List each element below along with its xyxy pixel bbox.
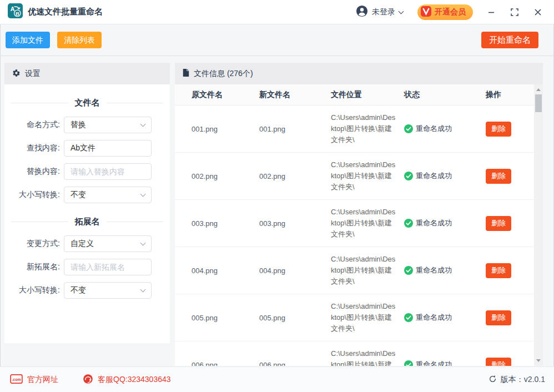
success-check-icon bbox=[404, 219, 413, 228]
delete-button[interactable]: 删除 bbox=[486, 169, 511, 184]
file-path-cell: C:\Users\admin\Desktop\图片转换\新建文件夹\ bbox=[331, 112, 404, 145]
action-cell: 删除 bbox=[486, 263, 534, 278]
service-qq-label: 客服QQ:3234303643 bbox=[98, 375, 171, 385]
minimize-button[interactable] bbox=[484, 5, 498, 19]
delete-button[interactable]: 删除 bbox=[486, 122, 511, 137]
action-cell: 删除 bbox=[486, 358, 534, 366]
col-new-filename: 新文件名 bbox=[259, 90, 331, 100]
add-files-button[interactable]: 添加文件 bbox=[6, 32, 50, 48]
field-input[interactable] bbox=[64, 163, 152, 180]
toolbar: 添加文件 清除列表 开始重命名 bbox=[0, 24, 554, 56]
field-control[interactable] bbox=[64, 282, 152, 299]
scroll-down-icon[interactable] bbox=[536, 359, 541, 362]
new-filename-cell: 005.png bbox=[259, 314, 331, 322]
window-title: 优速文件批量重命名 bbox=[28, 7, 103, 17]
svg-text:B: B bbox=[16, 11, 19, 17]
clear-list-button[interactable]: 清除列表 bbox=[57, 32, 102, 48]
field-control[interactable] bbox=[64, 163, 152, 180]
service-qq-link[interactable]: 客服QQ:3234303643 bbox=[83, 374, 171, 386]
version-label: 版本：v2.0.1 bbox=[501, 375, 545, 385]
file-path-cell: C:\Users\admin\Desktop\图片转换\新建文件夹\ bbox=[331, 348, 404, 366]
settings-form: 文件名 命名方式: 查找内容: bbox=[4, 84, 170, 305]
success-check-icon bbox=[404, 172, 413, 180]
old-filename-cell: 001.png bbox=[175, 125, 259, 133]
website-icon: .com bbox=[10, 374, 23, 385]
field-input[interactable] bbox=[64, 187, 152, 203]
close-button[interactable] bbox=[531, 5, 545, 19]
settings-field: 大小写转换: bbox=[11, 187, 163, 203]
new-filename-cell: 003.png bbox=[259, 219, 331, 228]
field-control[interactable] bbox=[64, 187, 152, 203]
minimize-icon bbox=[487, 8, 495, 16]
success-check-icon bbox=[404, 313, 413, 322]
field-control[interactable] bbox=[64, 259, 152, 275]
field-input[interactable] bbox=[64, 282, 152, 299]
col-file-path: 文件位置 bbox=[331, 90, 404, 100]
field-control[interactable] bbox=[64, 235, 152, 252]
new-filename-cell: 006.png bbox=[259, 361, 331, 366]
refresh-icon[interactable] bbox=[488, 375, 497, 385]
scroll-up-icon[interactable] bbox=[536, 88, 541, 91]
status-text: 重命名成功 bbox=[416, 171, 452, 181]
field-input[interactable] bbox=[64, 235, 152, 252]
action-cell: 删除 bbox=[486, 310, 534, 325]
official-website-link[interactable]: .com 官方网址 bbox=[10, 374, 58, 385]
delete-button[interactable]: 删除 bbox=[486, 216, 511, 231]
status-cell: 重命名成功 bbox=[404, 124, 486, 134]
settings-field: 命名方式: bbox=[11, 117, 163, 133]
svg-text:.com: .com bbox=[12, 378, 21, 382]
table-row: 004.png 004.png C:\Users\admin\Desktop\图… bbox=[175, 247, 534, 294]
status-text: 重命名成功 bbox=[416, 313, 452, 323]
login-status-label: 未登录 bbox=[372, 7, 395, 17]
chevron-down-icon bbox=[399, 8, 404, 14]
file-path-cell: C:\Users\admin\Desktop\图片转换\新建文件夹\ bbox=[331, 159, 404, 193]
version-info: 版本：v2.0.1 bbox=[488, 375, 545, 385]
app-identity: A B 优速文件批量重命名 bbox=[8, 3, 103, 21]
new-filename-cell: 001.png bbox=[259, 125, 331, 133]
settings-field: 查找内容: bbox=[11, 140, 163, 157]
field-input[interactable] bbox=[64, 140, 152, 157]
status-text: 重命名成功 bbox=[416, 218, 452, 228]
status-cell: 重命名成功 bbox=[404, 218, 486, 228]
field-control[interactable] bbox=[64, 140, 152, 157]
status-text: 重命名成功 bbox=[416, 360, 452, 366]
old-filename-cell: 003.png bbox=[175, 219, 259, 228]
settings-field: 替换内容: bbox=[11, 163, 163, 180]
old-filename-cell: 006.png bbox=[175, 361, 259, 366]
settings-panel-header: 设置 bbox=[4, 63, 170, 84]
vip-button[interactable]: 开通会员 bbox=[417, 4, 473, 20]
field-input[interactable] bbox=[64, 117, 152, 133]
file-path-cell: C:\Users\admin\Desktop\图片转换\新建文件夹\ bbox=[331, 301, 404, 334]
delete-button[interactable]: 删除 bbox=[486, 263, 511, 278]
maximize-button[interactable] bbox=[507, 5, 522, 19]
settings-panel-title: 设置 bbox=[25, 69, 41, 79]
close-icon bbox=[534, 8, 542, 16]
filename-section-title: 文件名 bbox=[11, 94, 163, 111]
table-row: 003.png 003.png C:\Users\admin\Desktop\图… bbox=[175, 200, 534, 247]
field-label: 新拓展名: bbox=[11, 262, 60, 272]
start-rename-button[interactable]: 开始重命名 bbox=[481, 32, 538, 48]
delete-button[interactable]: 删除 bbox=[486, 358, 511, 366]
file-table: 原文件名 新文件名 文件位置 状态 操作 001.png 001.png C:\… bbox=[175, 84, 534, 366]
old-filename-cell: 002.png bbox=[175, 172, 259, 180]
status-text: 重命名成功 bbox=[416, 124, 452, 134]
delete-button[interactable]: 删除 bbox=[486, 310, 511, 325]
new-filename-cell: 004.png bbox=[259, 267, 331, 275]
vertical-scrollbar[interactable] bbox=[534, 84, 543, 366]
maximize-icon bbox=[511, 8, 518, 16]
app-window: A B 优速文件批量重命名 未登录 bbox=[0, 0, 554, 392]
gear-icon bbox=[12, 69, 21, 79]
table-row: 006.png 006.png C:\Users\admin\Desktop\图… bbox=[175, 341, 534, 366]
official-website-label: 官方网址 bbox=[27, 375, 58, 385]
settings-panel: 设置 文件名 命名方式: 查找内容: bbox=[4, 63, 170, 343]
account-menu[interactable]: 未登录 bbox=[356, 5, 403, 19]
file-info-title: 文件信息 (276个) bbox=[194, 69, 253, 79]
scrollbar-thumb[interactable] bbox=[535, 94, 542, 112]
file-info-header: 文件信息 (276个) bbox=[175, 63, 543, 84]
col-old-filename: 原文件名 bbox=[175, 90, 259, 100]
col-status: 状态 bbox=[404, 90, 486, 100]
field-input[interactable] bbox=[64, 259, 152, 275]
field-label: 大小写转换: bbox=[11, 285, 60, 295]
field-control[interactable] bbox=[64, 117, 152, 133]
success-check-icon bbox=[404, 266, 413, 275]
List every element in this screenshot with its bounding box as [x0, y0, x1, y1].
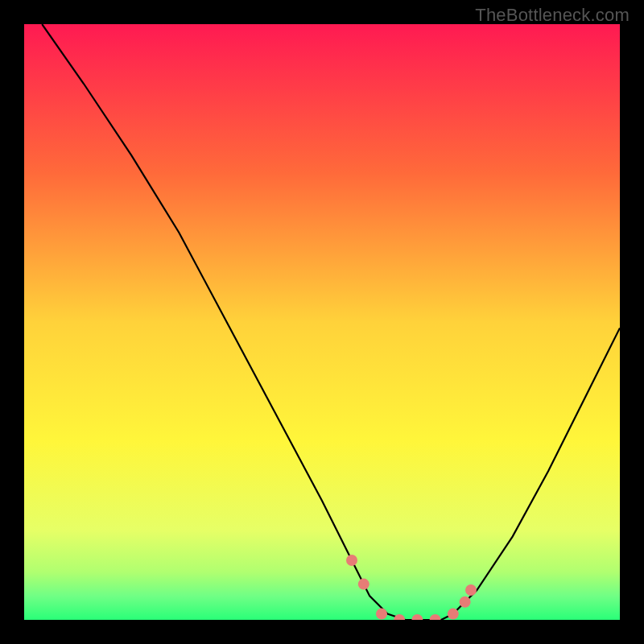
- chart-area: [24, 24, 620, 620]
- marker-dot: [430, 614, 441, 620]
- marker-dot: [376, 609, 387, 620]
- watermark-text: TheBottleneck.com: [475, 5, 630, 26]
- marker-dot: [460, 597, 471, 608]
- bottleneck-curve-line: [42, 24, 620, 620]
- marker-dot: [465, 584, 477, 596]
- marker-dot: [346, 555, 357, 566]
- marker-dot: [358, 579, 369, 590]
- marker-dot: [448, 609, 459, 620]
- marker-dot: [411, 614, 423, 620]
- highlight-markers: [346, 555, 477, 620]
- marker-dot: [394, 614, 405, 620]
- curve-overlay: [24, 24, 620, 620]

■ About this exercise ■
Your answer must be the lines from the line containing "List every element" through the final line of the data, written out exactly, both ends included and pictures left out.

■ Your solution ■
List every element in this screenshot with its bounding box as [x0, y0, x1, y1].
- chart-area: [24, 24, 620, 620]
- marker-dot: [430, 614, 441, 620]
- marker-dot: [376, 609, 387, 620]
- watermark-text: TheBottleneck.com: [475, 5, 630, 26]
- marker-dot: [460, 597, 471, 608]
- bottleneck-curve-line: [42, 24, 620, 620]
- marker-dot: [465, 584, 477, 596]
- marker-dot: [346, 555, 357, 566]
- marker-dot: [358, 579, 369, 590]
- marker-dot: [448, 609, 459, 620]
- marker-dot: [411, 614, 423, 620]
- highlight-markers: [346, 555, 477, 620]
- marker-dot: [394, 614, 405, 620]
- curve-overlay: [24, 24, 620, 620]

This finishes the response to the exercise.